# A multi-channel reconstruction toolkit for computed tomography

> **NIH NIH RF1** · DUKE UNIVERSITY · 2022 · $226,310

## Abstract

Abstract
According to the FDA, the recent clinical availability of photon counting detector X-ray CT (PCCT) marks the
“first major imaging device advancement for computed tomography in nearly a decade” because it provides
fundamental improvements in terms of image noise, spatial resolution, material discrimination, and low contrast
detectability. Yet this new era of clinical PCCT follows years of preclinical research at our Quantitative Imaging
and Analysis Lab at Duke University and our preliminary research projects using the NAEOTOM Alpha clinical
PCCT scanner from Siemens and installed at Duke. To support these research projects and under the Aims of
our funded NIA grant (1RF1AG070149; Cardiac photon counting CT and its application in studying interactions
between Alzheimer's and heart disease), we are developing a GPU-based Multi-Channel Reconstruction (MCR)
Toolkit for CT (channels refer to dynamic and/or multi-energy images of 3D anatomical structures). In addition
to being built from the ground up to handle the unique challenges of multi-channel reconstruction, our Toolkit
includes several unique features not in other open-source packages: support for translational research using the
same code on both clinical and preclinical data, robust reference algorithms for performing iterative
reconstruction of low-dose multi-channel CT data, and automatic data adaptation of reconstruction parameters
to reduce manual parameter tuning. The objectives of this supplement are (1) to make the MCR Toolkit codebase
more robust and extensible for CT experts and (2) to provide a graphical user interface and reference
reconstruction protocols for those using CT to conduct other research studies. We will accomplish these
objectives through three distinct aims. In Aim 1 we propose to restructure our Toolkit codebase from its current
C code to object oriented code written in C++, providing native support for popular file formats, eliminating
redundant code, reducing opportunities for user errors, and allowing reconstruction pipelines to be saved and
shared. Aim 2 focuses on non-expert users, producing a graphical user interface for running reconstruction
pipelines on acquired data and uploading image data and metadata to an XNAT database.
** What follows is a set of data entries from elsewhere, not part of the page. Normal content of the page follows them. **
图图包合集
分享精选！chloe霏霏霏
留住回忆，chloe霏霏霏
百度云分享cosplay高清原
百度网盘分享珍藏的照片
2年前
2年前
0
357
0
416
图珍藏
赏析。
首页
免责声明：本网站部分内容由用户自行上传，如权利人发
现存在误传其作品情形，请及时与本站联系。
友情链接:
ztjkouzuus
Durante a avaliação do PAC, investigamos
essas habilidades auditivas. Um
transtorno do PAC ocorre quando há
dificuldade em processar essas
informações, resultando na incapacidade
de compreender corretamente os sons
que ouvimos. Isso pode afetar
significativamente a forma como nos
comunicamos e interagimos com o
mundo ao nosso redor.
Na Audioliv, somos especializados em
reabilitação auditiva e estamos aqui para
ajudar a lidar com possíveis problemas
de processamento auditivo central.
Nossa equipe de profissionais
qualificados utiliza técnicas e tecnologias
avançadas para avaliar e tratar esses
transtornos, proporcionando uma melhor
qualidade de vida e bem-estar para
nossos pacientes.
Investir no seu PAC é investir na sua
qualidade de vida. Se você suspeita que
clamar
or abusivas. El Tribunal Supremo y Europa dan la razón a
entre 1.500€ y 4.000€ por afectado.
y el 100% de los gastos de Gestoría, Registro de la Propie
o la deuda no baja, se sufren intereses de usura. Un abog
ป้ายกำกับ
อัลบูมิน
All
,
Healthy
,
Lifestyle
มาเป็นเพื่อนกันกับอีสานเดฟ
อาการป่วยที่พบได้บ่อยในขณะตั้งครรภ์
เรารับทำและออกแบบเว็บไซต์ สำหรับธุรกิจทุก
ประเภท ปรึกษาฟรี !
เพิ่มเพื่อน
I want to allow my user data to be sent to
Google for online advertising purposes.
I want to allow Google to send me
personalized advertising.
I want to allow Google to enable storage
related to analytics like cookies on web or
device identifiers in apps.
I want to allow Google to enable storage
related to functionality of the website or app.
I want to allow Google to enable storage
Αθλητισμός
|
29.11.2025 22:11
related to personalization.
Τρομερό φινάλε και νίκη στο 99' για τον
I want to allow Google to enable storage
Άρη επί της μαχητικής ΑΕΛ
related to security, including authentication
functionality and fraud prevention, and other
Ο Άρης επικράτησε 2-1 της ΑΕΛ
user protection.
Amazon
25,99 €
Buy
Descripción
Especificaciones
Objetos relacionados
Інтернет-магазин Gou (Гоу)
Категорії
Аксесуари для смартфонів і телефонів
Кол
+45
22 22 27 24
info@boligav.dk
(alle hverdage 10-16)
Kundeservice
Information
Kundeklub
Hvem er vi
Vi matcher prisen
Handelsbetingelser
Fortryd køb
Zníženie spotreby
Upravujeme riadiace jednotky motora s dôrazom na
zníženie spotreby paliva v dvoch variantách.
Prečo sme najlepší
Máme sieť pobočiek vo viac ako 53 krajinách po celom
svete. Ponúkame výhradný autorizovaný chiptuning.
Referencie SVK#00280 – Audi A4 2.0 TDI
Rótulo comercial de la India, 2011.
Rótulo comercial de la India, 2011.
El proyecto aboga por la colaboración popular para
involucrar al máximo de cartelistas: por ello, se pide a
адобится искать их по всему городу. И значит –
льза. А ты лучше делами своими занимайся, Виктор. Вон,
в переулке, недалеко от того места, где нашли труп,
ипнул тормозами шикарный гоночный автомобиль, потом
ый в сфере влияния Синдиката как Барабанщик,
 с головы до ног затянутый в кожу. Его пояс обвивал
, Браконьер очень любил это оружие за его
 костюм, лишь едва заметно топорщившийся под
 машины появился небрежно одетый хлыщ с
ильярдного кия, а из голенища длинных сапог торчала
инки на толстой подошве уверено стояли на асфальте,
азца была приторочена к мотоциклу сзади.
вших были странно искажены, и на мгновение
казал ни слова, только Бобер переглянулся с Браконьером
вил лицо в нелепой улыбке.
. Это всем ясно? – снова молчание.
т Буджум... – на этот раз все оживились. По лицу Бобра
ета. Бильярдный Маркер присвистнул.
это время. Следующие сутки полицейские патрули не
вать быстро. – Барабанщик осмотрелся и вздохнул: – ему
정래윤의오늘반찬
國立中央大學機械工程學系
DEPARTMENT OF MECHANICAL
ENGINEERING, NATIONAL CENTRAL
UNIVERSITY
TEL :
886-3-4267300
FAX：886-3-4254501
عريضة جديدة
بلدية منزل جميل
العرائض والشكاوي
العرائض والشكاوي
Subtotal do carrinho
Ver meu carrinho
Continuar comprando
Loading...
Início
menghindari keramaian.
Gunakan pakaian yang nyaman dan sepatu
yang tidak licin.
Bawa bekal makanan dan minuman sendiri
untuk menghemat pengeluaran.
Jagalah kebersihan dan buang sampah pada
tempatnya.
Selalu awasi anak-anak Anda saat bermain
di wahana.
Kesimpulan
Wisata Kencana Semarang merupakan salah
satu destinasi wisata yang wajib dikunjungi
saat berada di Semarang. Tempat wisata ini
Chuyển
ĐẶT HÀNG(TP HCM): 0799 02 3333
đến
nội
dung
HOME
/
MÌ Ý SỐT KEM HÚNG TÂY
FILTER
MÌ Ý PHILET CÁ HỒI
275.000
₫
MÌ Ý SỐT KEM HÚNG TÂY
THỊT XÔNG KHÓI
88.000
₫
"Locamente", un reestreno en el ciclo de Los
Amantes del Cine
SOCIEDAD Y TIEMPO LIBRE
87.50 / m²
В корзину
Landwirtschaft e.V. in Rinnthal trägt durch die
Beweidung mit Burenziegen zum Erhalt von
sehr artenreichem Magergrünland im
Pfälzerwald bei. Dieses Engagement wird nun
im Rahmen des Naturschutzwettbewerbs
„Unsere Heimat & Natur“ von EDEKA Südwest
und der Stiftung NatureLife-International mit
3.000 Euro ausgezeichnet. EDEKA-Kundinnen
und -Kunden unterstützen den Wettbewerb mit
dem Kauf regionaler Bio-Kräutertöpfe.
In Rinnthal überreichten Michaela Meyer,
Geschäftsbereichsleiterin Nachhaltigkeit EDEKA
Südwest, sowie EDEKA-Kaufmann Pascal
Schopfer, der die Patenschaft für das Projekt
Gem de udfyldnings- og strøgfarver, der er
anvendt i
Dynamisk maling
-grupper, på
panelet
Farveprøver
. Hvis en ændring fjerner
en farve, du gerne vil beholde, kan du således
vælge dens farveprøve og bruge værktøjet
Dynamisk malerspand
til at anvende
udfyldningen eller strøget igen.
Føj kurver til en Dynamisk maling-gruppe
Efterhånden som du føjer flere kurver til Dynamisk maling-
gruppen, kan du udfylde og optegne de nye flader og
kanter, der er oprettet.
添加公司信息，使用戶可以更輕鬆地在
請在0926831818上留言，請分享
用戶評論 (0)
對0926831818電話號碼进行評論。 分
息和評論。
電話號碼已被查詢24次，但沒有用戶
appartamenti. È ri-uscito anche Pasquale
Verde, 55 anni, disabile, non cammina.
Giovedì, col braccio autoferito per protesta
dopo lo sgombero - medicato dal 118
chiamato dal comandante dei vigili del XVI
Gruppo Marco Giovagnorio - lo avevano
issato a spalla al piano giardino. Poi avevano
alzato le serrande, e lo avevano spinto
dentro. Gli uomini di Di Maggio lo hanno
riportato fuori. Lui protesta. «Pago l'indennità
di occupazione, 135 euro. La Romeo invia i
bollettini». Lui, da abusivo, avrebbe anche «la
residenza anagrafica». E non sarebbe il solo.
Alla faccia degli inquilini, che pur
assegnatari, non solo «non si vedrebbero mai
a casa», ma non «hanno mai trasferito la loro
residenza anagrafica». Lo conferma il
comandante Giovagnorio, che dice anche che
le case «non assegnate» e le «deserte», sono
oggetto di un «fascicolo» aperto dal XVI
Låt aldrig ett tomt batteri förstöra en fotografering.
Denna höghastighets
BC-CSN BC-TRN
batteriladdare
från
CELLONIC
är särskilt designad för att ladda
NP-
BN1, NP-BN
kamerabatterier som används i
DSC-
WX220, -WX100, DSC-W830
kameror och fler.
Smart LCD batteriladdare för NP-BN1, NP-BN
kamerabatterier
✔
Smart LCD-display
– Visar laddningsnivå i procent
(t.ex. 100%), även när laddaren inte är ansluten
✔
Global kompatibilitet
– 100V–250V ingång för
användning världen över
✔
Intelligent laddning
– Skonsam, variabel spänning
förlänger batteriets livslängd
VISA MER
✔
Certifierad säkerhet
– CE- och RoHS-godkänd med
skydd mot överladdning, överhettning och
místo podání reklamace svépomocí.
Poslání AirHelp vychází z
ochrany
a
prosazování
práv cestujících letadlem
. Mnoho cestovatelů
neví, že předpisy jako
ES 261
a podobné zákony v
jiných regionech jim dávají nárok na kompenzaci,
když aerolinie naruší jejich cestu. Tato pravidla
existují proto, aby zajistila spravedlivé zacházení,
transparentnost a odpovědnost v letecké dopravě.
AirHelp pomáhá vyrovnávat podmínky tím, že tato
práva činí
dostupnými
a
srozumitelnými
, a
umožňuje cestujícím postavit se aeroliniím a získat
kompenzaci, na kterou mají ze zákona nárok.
Finally, Aim 3 focuses
on community awareness, accessibility, and documentation for the MCR Toolkit, ensuring the Toolkit is available
and easy to use beyond the scope of this supplement and the parent grant. Successful completion of this work
will transform the MCR Toolkit from a collection of tools useful to experts in the field to a platform for open science
among CT, basic science, and clinical researchers. Widespread adoption of the Toolkit is expected thanks to the
unique benefits it provides for photon counting and dynamic CT which are not currently provided by open-source
software alternatives.

## Key facts

- **NIH application ID:** 10605585
- **Project number:** 3RF1AG070149-01S1
- **Recipient organization:** DUKE UNIVERSITY
- **Principal Investigator:** CRISTIAN T BADEA
- **Activity code:** RF1 (R01, R21, SBIR, etc.)
- **Funding institute:** NIH
- **Fiscal year:** 2022
- **Award amount:** $226,310
- **Award type:** 3
- **Project period:** 2021-02-15 → 2024-01-31

## Primary source

NIH RePORTER: https://reporter.nih.gov/project-details/10605585

## Citation

> US National Institutes of Health, RePORTER application 10605585, A multi-channel reconstruction toolkit for computed tomography (3RF1AG070149-01S1). Retrieved via AI Analytics 2026-06-01 from https://api.ai-analytics.org/grant/nih/10605585. Licensed CC0.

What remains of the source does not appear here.